### Exercise brief
Each entry should be repeated exactly. Its pictures should not be.

─── Input records

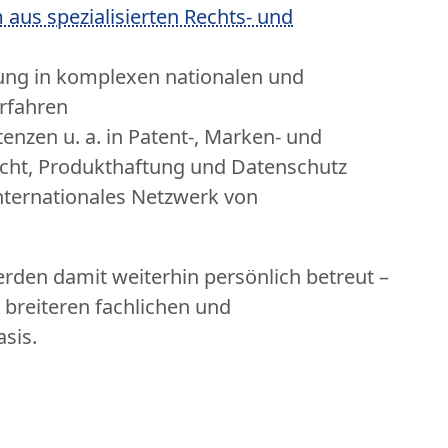
 aus spezialisierten Rechts- und
rung in komplexen nationalen und
erfahren
enzen u. a. in Patent-, Marken- und
echt, Produkthaftung und Datenschutz
nternationales Netzwerk von
erden damit weiterhin persönlich betreut –
 breiteren fachlichen und
sis.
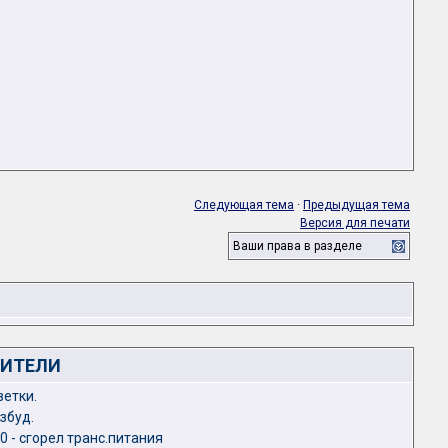
Следующая тема
·
Предыдущая тема
Версия для печати
Ваши права в разделе
ЛИТЕЛИ
ветки.
збуд.
0 - сгорел транс.питания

──────

### Response area
 aus spezialisierten Rechts- und
rung in komplexen nationalen und
erfahren
enzen u. a. in Patent-, Marken- und
echt, Produkthaftung und Datenschutz
nternationales Netzwerk von
erden damit weiterhin persönlich betreut –
 breiteren fachlichen und
sis.
Следующая тема
·
Предыдущая тема
Версия для печати
Ваши права в разделе
ЛИТЕЛИ
ветки.
збуд.
0 - сгорел транс.питания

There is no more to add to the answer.